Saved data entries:

== Segment start ==

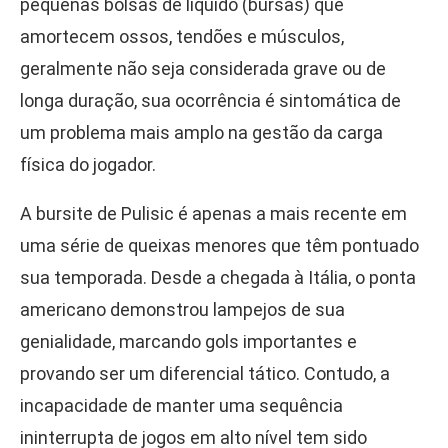
pequenas bolsas de líquido (bursas) que
amortecem ossos, tendões e músculos,
geralmente não seja considerada grave ou de
longa duração, sua ocorrência é sintomática de
um problema mais amplo na gestão da carga
física do jogador.
A bursite de Pulisic é apenas a mais recente em
uma série de queixas menores que têm pontuado
sua temporada. Desde a chegada à Itália, o ponta
americano demonstrou lampejos de sua
genialidade, marcando gols importantes e
provando ser um diferencial tático. Contudo, a
incapacidade de manter uma sequência
ininterrupta de jogos em alto nível tem sido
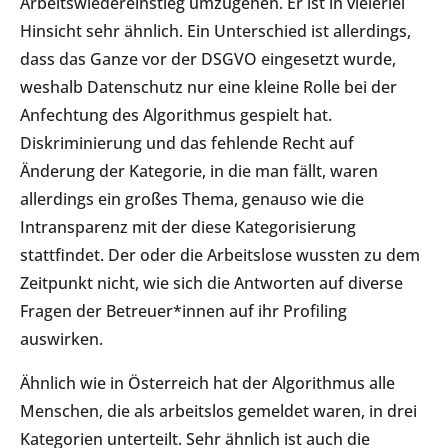
Arbeitswiedereinstieg umzugehen. Er ist in vielerlei
Hinsicht sehr ähnlich. Ein Unterschied ist allerdings,
dass das Ganze vor der DSGVO eingesetzt wurde,
weshalb Datenschutz nur eine kleine Rolle bei der
Anfechtung des Algorithmus gespielt hat.
Diskriminierung und das fehlende Recht auf
Änderung der Kategorie, in die man fällt, waren
allerdings ein großes Thema, genauso wie die
Intransparenz mit der diese Kategorisierung
stattfindet. Der oder die Arbeitslose wussten zu dem
Zeitpunkt nicht, wie sich die Antworten auf diverse
Fragen der Betreuer*innen auf ihr Profiling
auswirken.
Ähnlich wie in Österreich hat der Algorithmus alle
Menschen, die als arbeitslos gemeldet waren, in drei
Kategorien unterteilt. Sehr ähnlich ist auch die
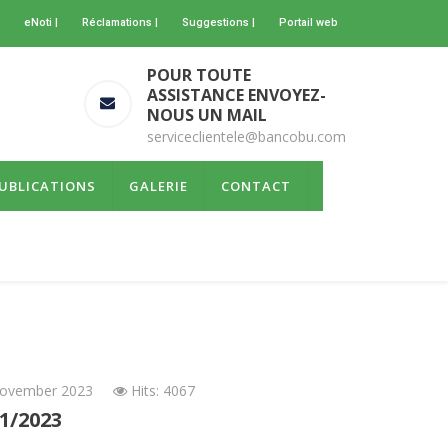
eNoti |
Réclamations |
Suggestions |
Portail web
POUR TOUTE
ASSISTANCE ENVOYEZ-
NOUS UN MAIL
serviceclientele@bancobu.com
UBLICATIONS
GALERIE
CONTACT
ovember 2023
Hits: 4067
1/2023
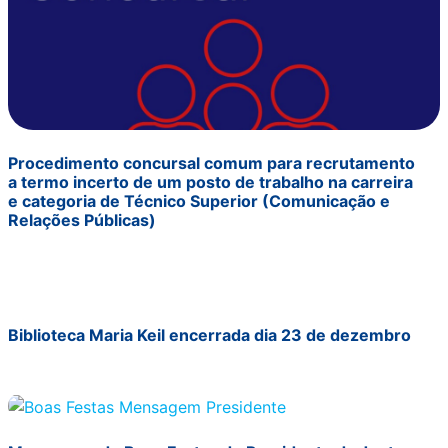
Procedimento concursal comum para recrutamento
a termo incerto de um posto de trabalho na carreira
e categoria de Técnico Superior (Comunicação e
Relações Públicas)
Biblioteca Maria Keil encerrada dia 23 de dezembro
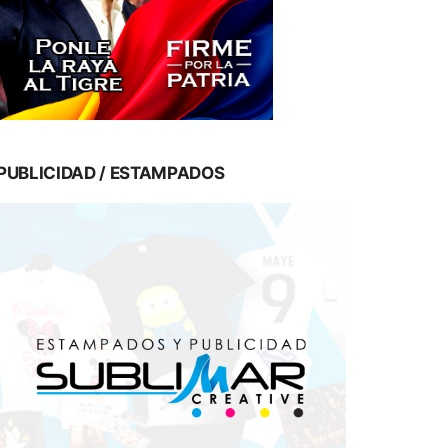
PUBLICIDAD / ESTAMPADOS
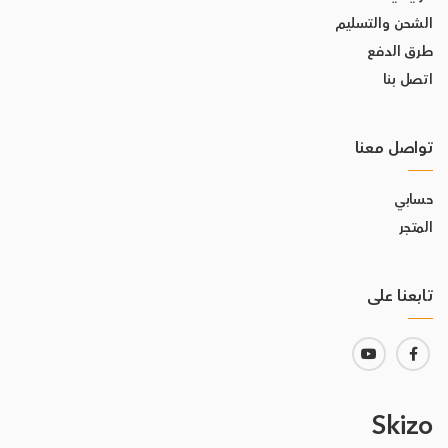
الشحن والتسليم
طرق الدفع
اتصل بنا
تواصل معنا
حسابي
المتجر
تابعنا على
Skizo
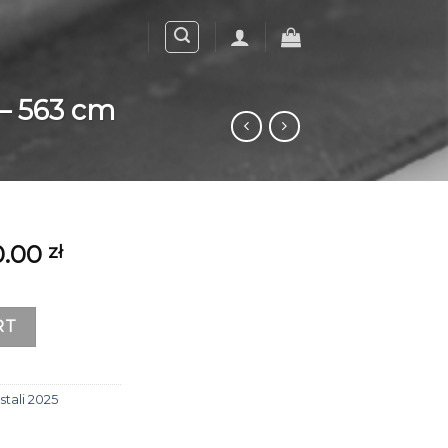
 563 cm
0.00
zł
RT
tali 2025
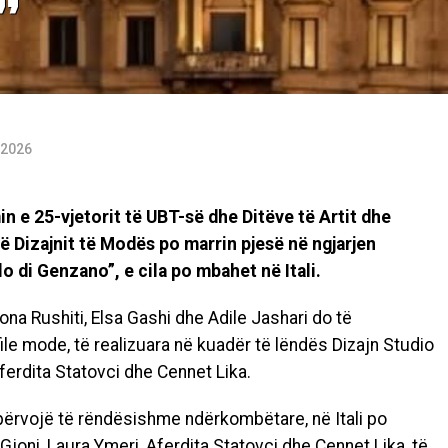
”
 2026
n e 25-vjetorit të UBT-së dhe Ditëve të Artit dhe
ë Dizajnit të Modës po marrin pjesë në ngjarjen
 di Genzano”, e cila po mbahet në Itali.
ona Rushiti, Elsa Gashi dhe Adile Jashari do të
file mode, të realizuara në kuadër të lëndës Dizajn Studio
erdita Statovci dhe Cennet Lika.
përvojë të rëndësishme ndërkombëtare, në Itali po
Gjoni, Laura Ymeri, Aferdita Statovci dhe Cennet Lika, të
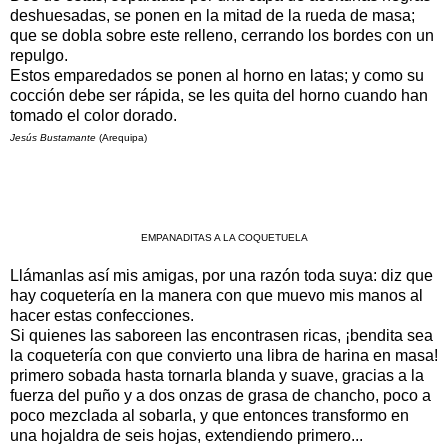
deshuesadas, se ponen en la mitad de la rueda de masa;
que se dobla sobre este relleno, cerrando los bordes con un
repulgo.
Estos emparedados se ponen al horno en latas; y como su
cocción debe ser rápida, se les quita del horno cuando han
tomado el color dorado.
Jesús Bustamante
(Arequipa)
EMPANADITAS A LA COQUETUELA
Llámanlas así mis amigas, por una razón toda suya: diz que
hay coquetería en la manera con que muevo mis manos al
hacer estas confecciones.
Si quienes las saboreen las encontrasen ricas, ¡bendita sea
la coquetería con que convierto una libra de harina en masa!
primero sobada hasta tornarla blanda y suave, gracias a la
fuerza del puño y a dos onzas de grasa de chancho, poco a
poco mezclada al sobarla, y que entonces transformo en
una hojaldra de seis hojas, extendiendo primero...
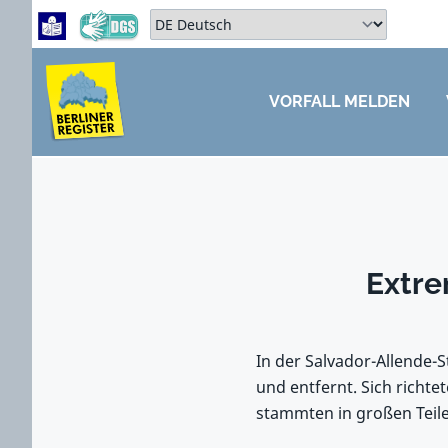
Zum Hauptbereich springen
Zum Hauptmenü springen
Sprache auswählen:
VORFALL MELDEN
ZUM HAUPTBEREICH SPRINGEN
Extre
In der Salvador-Allende-
und entfernt. Sich richt
stammten in großen Teil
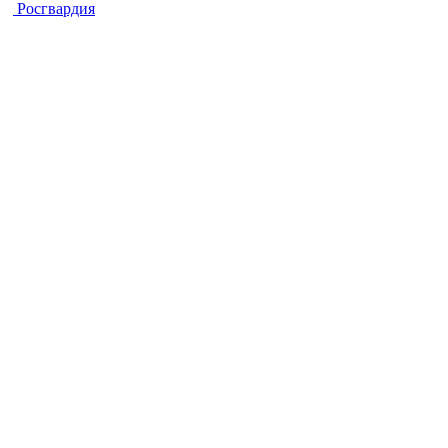
Росгвардия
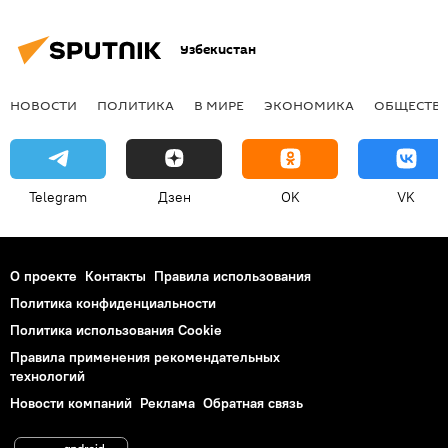
Узбекистан
НОВОСТИ
ПОЛИТИКА
В МИРЕ
ЭКОНОМИКА
ОБЩЕСТВ
Telegram
Дзен
OK
VK
О проекте
Контакты
Правила использования
Политика конфиденциальности
Политика использования Cookie
Правила применения рекомендательных
технологий
Новости компаний
Реклама
Обратная связь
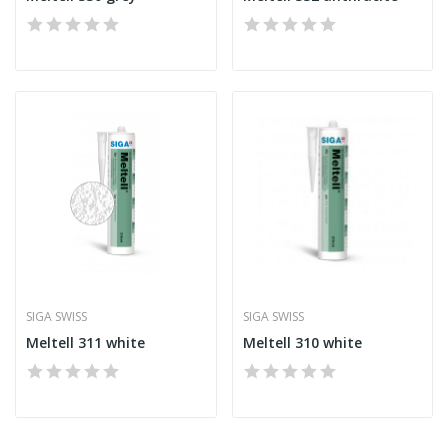
SIGA SWISS
SIGA SWISS
Meltell 311 white
Meltell 310 white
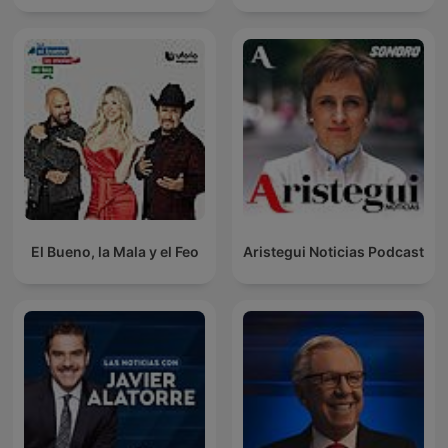
El Bueno, la Mala y el Feo
Aristegui Noticias Podcast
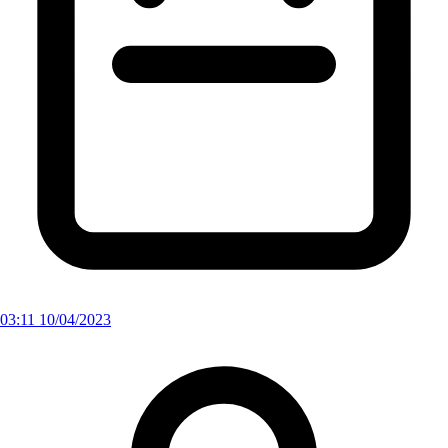
03:11 10/04/2023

== Segment end ==

Task item:
Word for word, restate the lines above from the one with "poco mezclada al" through the one with "Политика использования Cookie", keeping both ends and dropping the pictures.

Task answer:
poco mezclada al sobarla, y que entonces transformo en
una hojaldra de seis hojas, extendiendo primero...
Zum Hauptbereich springen
Zum Hauptmenü springen
Sprache auswählen:
VORFALL MELDEN
ZUM HAUPTBEREICH SPRINGEN
Extre
In der Salvador-Allende-
und entfernt. Sich richt
stammten in großen Teil
Росгвардия
Узбекистан
НОВОСТИ
ПОЛИТИКА
В МИРЕ
ЭКОНОМИКА
ОБЩЕСТВ
Telegram
Дзен
OK
VK
О проекте
Контакты
Правила использования
Политика конфиденциальности
Политика использования Cookie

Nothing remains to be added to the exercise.